• _Activity_: This exercise calls for all the entries that follow to be set down exactly, without their images.

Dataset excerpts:
--- START ---

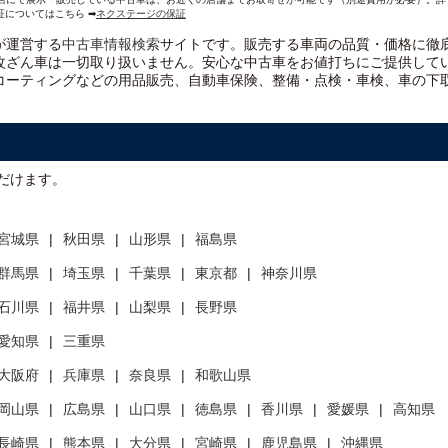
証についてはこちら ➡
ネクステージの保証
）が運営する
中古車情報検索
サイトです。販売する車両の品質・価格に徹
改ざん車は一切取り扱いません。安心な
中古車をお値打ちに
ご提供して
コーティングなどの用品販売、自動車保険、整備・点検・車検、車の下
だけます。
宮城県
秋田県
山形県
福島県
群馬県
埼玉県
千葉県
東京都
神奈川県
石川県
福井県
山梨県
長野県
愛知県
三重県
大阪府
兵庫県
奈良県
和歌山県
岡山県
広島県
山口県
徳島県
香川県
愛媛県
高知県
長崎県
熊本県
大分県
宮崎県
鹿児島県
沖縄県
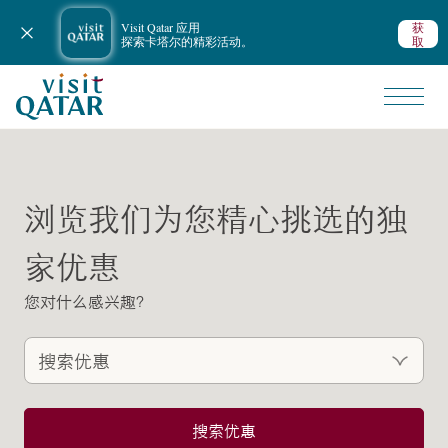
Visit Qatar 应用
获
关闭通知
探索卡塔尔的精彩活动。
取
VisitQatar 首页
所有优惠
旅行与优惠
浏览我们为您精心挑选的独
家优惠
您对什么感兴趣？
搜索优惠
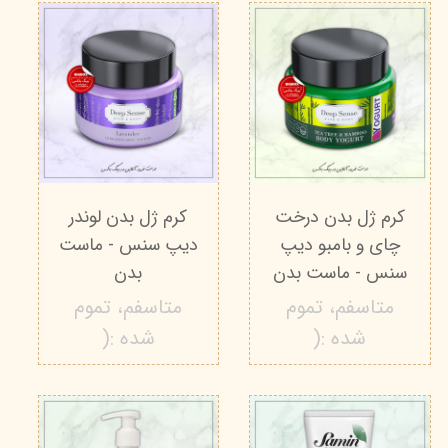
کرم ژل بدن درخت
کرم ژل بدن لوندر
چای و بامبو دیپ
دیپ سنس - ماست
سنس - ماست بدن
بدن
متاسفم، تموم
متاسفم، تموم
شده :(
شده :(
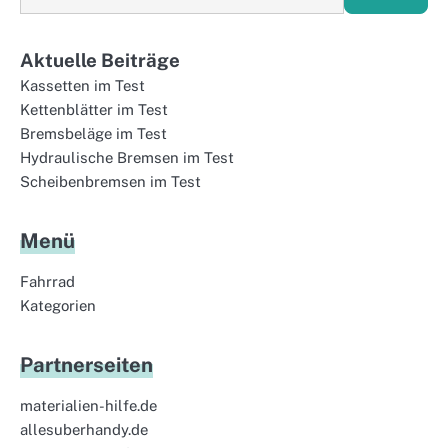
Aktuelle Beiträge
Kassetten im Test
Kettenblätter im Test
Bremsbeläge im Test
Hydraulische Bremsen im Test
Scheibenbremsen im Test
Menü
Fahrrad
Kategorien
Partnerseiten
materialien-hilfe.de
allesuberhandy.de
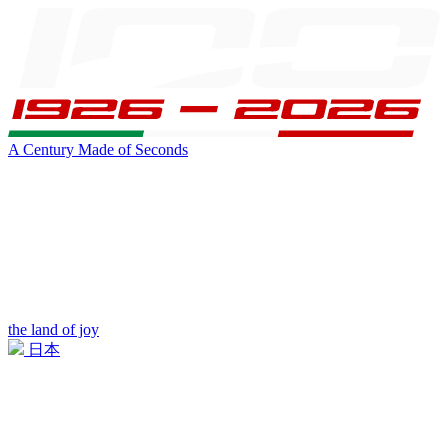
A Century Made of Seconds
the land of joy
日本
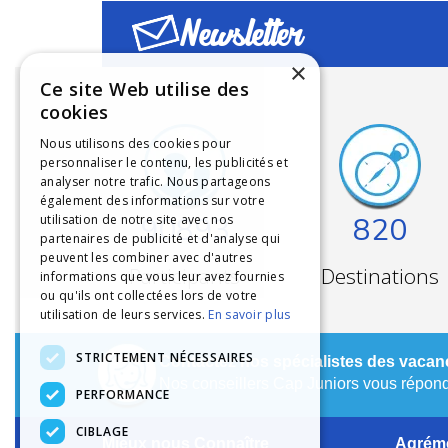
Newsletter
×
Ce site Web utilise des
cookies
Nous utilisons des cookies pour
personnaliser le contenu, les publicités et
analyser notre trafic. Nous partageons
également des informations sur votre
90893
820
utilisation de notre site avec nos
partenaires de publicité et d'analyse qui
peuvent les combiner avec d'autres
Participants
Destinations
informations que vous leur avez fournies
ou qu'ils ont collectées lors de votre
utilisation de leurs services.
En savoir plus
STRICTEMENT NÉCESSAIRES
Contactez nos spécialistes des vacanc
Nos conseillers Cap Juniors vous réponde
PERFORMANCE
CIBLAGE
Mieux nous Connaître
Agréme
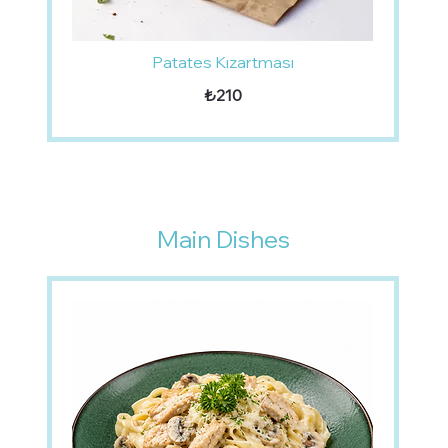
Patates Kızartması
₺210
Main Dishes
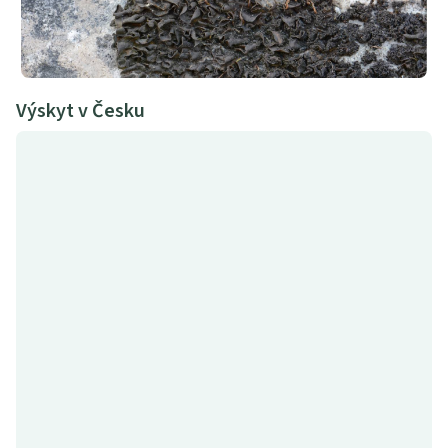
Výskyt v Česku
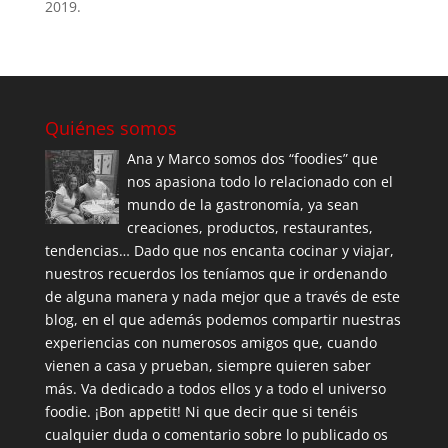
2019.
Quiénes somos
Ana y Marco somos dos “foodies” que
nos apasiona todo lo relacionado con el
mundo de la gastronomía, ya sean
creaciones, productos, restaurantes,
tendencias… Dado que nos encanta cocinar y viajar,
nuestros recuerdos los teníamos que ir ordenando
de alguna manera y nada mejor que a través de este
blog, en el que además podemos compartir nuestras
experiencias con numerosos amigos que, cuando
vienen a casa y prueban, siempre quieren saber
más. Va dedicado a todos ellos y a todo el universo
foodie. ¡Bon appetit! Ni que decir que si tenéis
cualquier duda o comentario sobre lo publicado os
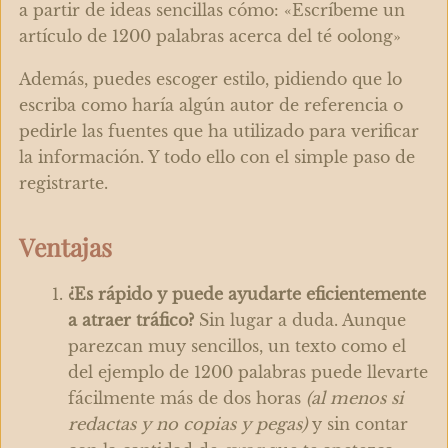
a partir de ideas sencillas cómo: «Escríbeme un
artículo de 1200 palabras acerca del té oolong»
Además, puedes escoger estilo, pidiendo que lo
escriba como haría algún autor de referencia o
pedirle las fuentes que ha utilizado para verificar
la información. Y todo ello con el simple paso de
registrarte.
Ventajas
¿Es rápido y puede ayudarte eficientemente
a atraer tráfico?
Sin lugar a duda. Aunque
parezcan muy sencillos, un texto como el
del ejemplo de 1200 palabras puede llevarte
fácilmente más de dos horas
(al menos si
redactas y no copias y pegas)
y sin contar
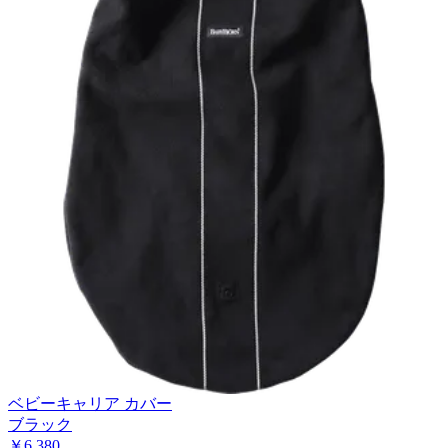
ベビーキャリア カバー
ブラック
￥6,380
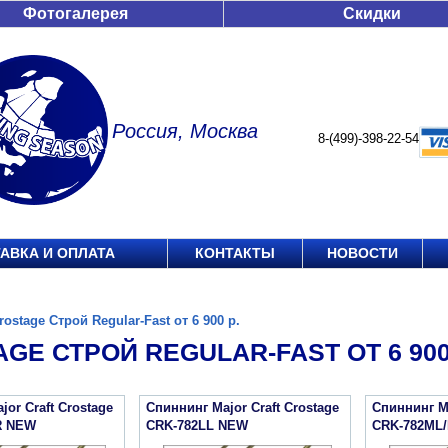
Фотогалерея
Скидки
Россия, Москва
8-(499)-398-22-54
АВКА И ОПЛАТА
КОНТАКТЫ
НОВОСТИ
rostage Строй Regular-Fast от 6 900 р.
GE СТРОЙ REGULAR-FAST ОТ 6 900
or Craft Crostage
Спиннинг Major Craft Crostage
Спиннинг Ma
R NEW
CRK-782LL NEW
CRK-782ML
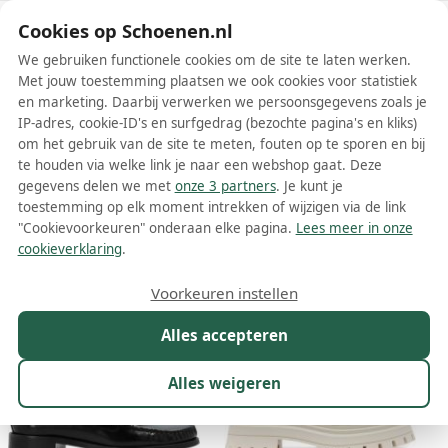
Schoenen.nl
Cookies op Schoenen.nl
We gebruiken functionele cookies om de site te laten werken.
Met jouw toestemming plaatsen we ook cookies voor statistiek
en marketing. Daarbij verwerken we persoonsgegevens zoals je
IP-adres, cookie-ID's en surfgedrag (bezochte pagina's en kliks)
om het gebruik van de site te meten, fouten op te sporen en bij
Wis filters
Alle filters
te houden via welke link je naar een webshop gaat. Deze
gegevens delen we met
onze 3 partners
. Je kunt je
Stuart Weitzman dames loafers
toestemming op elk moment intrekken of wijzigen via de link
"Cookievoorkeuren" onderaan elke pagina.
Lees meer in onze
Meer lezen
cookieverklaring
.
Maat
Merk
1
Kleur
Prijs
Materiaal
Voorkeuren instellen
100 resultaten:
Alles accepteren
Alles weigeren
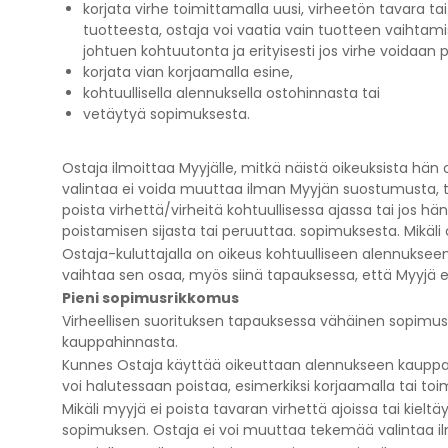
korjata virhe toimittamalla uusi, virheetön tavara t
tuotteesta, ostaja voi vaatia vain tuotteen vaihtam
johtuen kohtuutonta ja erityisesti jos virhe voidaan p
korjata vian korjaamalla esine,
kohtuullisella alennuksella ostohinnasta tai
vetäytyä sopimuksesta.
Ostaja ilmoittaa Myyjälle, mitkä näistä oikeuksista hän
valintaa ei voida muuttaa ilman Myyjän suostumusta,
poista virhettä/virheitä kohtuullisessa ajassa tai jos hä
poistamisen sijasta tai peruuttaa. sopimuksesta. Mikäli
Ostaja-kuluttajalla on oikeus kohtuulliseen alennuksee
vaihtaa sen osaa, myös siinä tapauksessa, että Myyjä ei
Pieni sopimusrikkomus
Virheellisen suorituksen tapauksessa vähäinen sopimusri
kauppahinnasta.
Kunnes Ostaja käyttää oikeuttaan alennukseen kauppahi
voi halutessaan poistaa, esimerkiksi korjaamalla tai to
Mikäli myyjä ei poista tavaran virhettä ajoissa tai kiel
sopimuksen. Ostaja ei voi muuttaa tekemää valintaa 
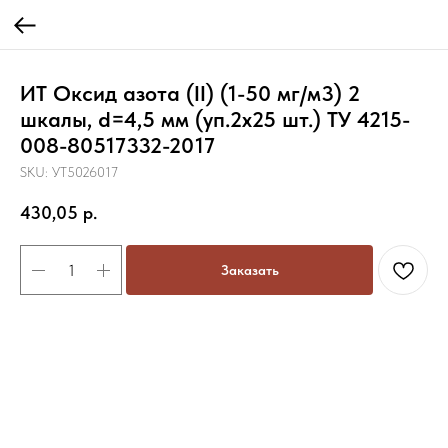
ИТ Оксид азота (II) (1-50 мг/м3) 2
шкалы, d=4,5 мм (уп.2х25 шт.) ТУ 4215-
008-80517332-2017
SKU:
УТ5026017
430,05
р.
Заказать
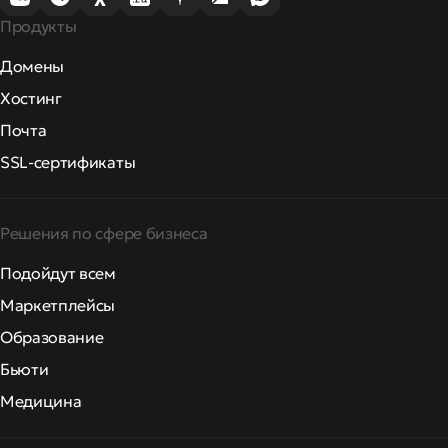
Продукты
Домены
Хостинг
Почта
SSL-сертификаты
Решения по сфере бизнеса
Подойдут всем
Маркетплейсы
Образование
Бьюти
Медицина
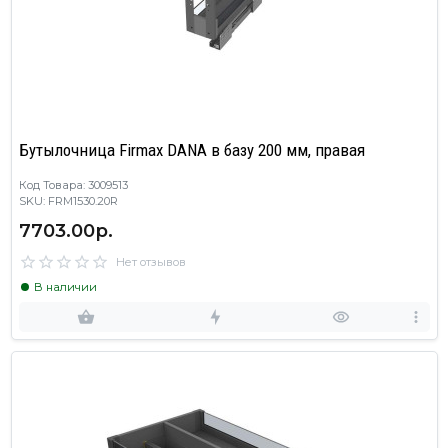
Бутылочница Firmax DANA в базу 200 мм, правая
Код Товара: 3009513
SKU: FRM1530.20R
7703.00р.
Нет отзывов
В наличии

--- END ---

• _Exercise result_:
証についてはこちら ➡
ネクステージの保証
）が運営する
中古車情報検索
サイトです。販売する車両の品質・価格に徹
改ざん車は一切取り扱いません。安心な
中古車をお値打ちに
ご提供して
コーティングなどの用品販売、自動車保険、整備・点検・車検、車の下
だけます。
宮城県
秋田県
山形県
福島県
群馬県
埼玉県
千葉県
東京都
神奈川県
石川県
福井県
山梨県
長野県
愛知県
三重県
大阪府
兵庫県
奈良県
和歌山県
岡山県
広島県
山口県
徳島県
香川県
愛媛県
高知県
長崎県
熊本県
大分県
宮崎県
鹿児島県
沖縄県
Visit Qatar 应用
获
关闭通知
探索卡塔尔的精彩活动。
取
VisitQatar 首页
所有优惠
旅行与优惠
浏览我们为您精心挑选的独
家优惠
您对什么感兴趣？
搜索优惠
کرم ژل بدن درخت
کرم ژل بدن لوندر
چای و بامبو دیپ
دیپ سنس - ماست
سنس - ماست بدن
بدن
متاسفم، تموم
متاسفم، تموم
شده :(
شده :(
Aktuelle Beiträge
Kassetten im Test
Kettenblätter im Test
Bremsbeläge im Test
Hydraulische Bremsen im Test
Scheibenbremsen im Test
Menü
Fahrrad
Kategorien
Partnerseiten
materialien-hilfe.de
allesuberhandy.de
A Century Made of Seconds
the land of joy
日本
Newsletter
×
Ce site Web utilise des
cookies
Nous utilisons des cookies pour
personnaliser le contenu, les publicités et
analyser notre trafic. Nous partageons
également des informations sur votre
90893
820
utilisation de notre site avec nos
partenaires de publicité et d'analyse qui
peuvent les combiner avec d'autres
Participants
Destinations
informations que vous leur avez fournies
ou qu'ils ont collectées lors de votre
utilisation de leurs services.
En savoir plus
STRICTEMENT NÉCESSAIRES
Contactez nos spécialistes des vacanc
Nos conseillers Cap Juniors vous réponde
PERFORMANCE
CIBLAGE
Mieux nous Connaître
Agréme
Patates Kızartması
₺210
Main Dishes
Výskyt v Česku
2019.
Quiénes somos
Ana y Marco somos dos “foodies” que
nos apasiona todo lo relacionado con el
mundo de la gastronomía, ya sean
creaciones, productos, restaurantes,
tendencias… Dado que nos encanta cocinar y viajar,
nuestros recuerdos los teníamos que ir ordenando
de alguna manera y nada mejor que a través de este
blog, en el que además podemos compartir nuestras
experiencias con numerosos amigos que, cuando
vienen a casa y prueban, siempre quieren saber
más. Va dedicado a todos ellos y a todo el universo
foodie. ¡Bon appetit! Ni que decir que si tenéis
cualquier duda o comentario sobre lo publicado os
a partir de ideas sencillas cómo: «Escríbeme un
artículo de 1200 palabras acerca del té oolong»
Además, puedes escoger estilo, pidiendo que lo
escriba como haría algún autor de referencia o
pedirle las fuentes que ha utilizado para verificar
la información. Y todo ello con el simple paso de
registrarte.
Ventajas
¿Es rápido y puede ayudarte eficientemente
a atraer tráfico?
Sin lugar a duda. Aunque
parezcan muy sencillos, un texto como el
del ejemplo de 1200 palabras puede llevarte
fácilmente más de dos horas
(al menos si
redactas y no copias y pegas)
y sin contar
ベビーキャリア カバー
ブラック
￥6,380
Фотогалерея
Скидки
Россия, Москва
8-(499)-398-22-54
АВКА И ОПЛАТА
КОНТАКТЫ
НОВОСТИ
rostage Строй Regular-Fast от 6 900 р.
GE СТРОЙ REGULAR-FAST ОТ 6 900
or Craft Crostage
Спиннинг Major Craft Crostage
Спиннинг Ma
R NEW
CRK-782LL NEW
CRK-782ML
Schoenen.nl
Cookies op Schoenen.nl
We gebruiken functionele cookies om de site te laten werken.
Met jouw toestemming plaatsen we ook cookies voor statistiek
en marketing. Daarbij verwerken we persoonsgegevens zoals je
IP-adres, cookie-ID's en surfgedrag (bezochte pagina's en kliks)
om het gebruik van de site te meten, fouten op te sporen en bij
Wis filters
Alle filters
te houden via welke link je naar een webshop gaat. Deze
gegevens delen we met
onze 3 partners
. Je kunt je
Stuart Weitzman dames loafers
toestemming op elk moment intrekken of wijzigen via de link
"Cookievoorkeuren" onderaan elke pagina.
Lees meer in onze
Meer lezen
cookieverklaring
.
Maat
Merk
1
Kleur
Prijs
Materiaal
Voorkeuren instellen
100 resultaten:
Alles accepteren
Alles weigeren
korjata virhe toimittamalla uusi, virheetön tavara t
tuotteesta, ostaja voi vaatia vain tuotteen vaihtam
johtuen kohtuutonta ja erityisesti jos virhe voidaan p
korjata vian korjaamalla esine,
kohtuullisella alennuksella ostohinnasta tai
vetäytyä sopimuksesta.
Ostaja ilmoittaa Myyjälle, mitkä näistä oikeuksista hän
valintaa ei voida muuttaa ilman Myyjän suostumusta,
poista virhettä/virheitä kohtuullisessa ajassa tai jos hä
poistamisen sijasta tai peruuttaa. sopimuksesta. Mikäli
Ostaja-kuluttajalla on oikeus kohtuulliseen alennuksee
vaihtaa sen osaa, myös siinä tapauksessa, että Myyjä ei
Pieni sopimusrikkomus
Virheellisen suorituksen tapauksessa vähäinen sopimusri
kauppahinnasta.
Kunnes Ostaja käyttää oikeuttaan alennukseen kauppahi
voi halutessaan poistaa, esimerkiksi korjaamalla tai to
Mikäli myyjä ei poista tavaran virhettä ajoissa tai kiel
sopimuksen. Ostaja ei voi muuttaa tekemää valintaa 
ИТ Оксид азота (II) (1-50 мг/м3) 2
шкалы, d=4,5 мм (уп.2х25 шт.) ТУ 4215-
008-80517332-2017
SKU:
УТ5026017
430,05
р.
Заказать
Продукты
Домены
Хостинг
Почта
SSL-сертификаты
Решения по сфере бизнеса
Подойдут всем
Маркетплейсы
Образование
Бьюти
Медицина
Бутылочница Firmax DANA в базу 200 мм, правая
Код Товара: 3009513
SKU: FRM1530.20R
7703.00р.
Нет отзывов
В наличии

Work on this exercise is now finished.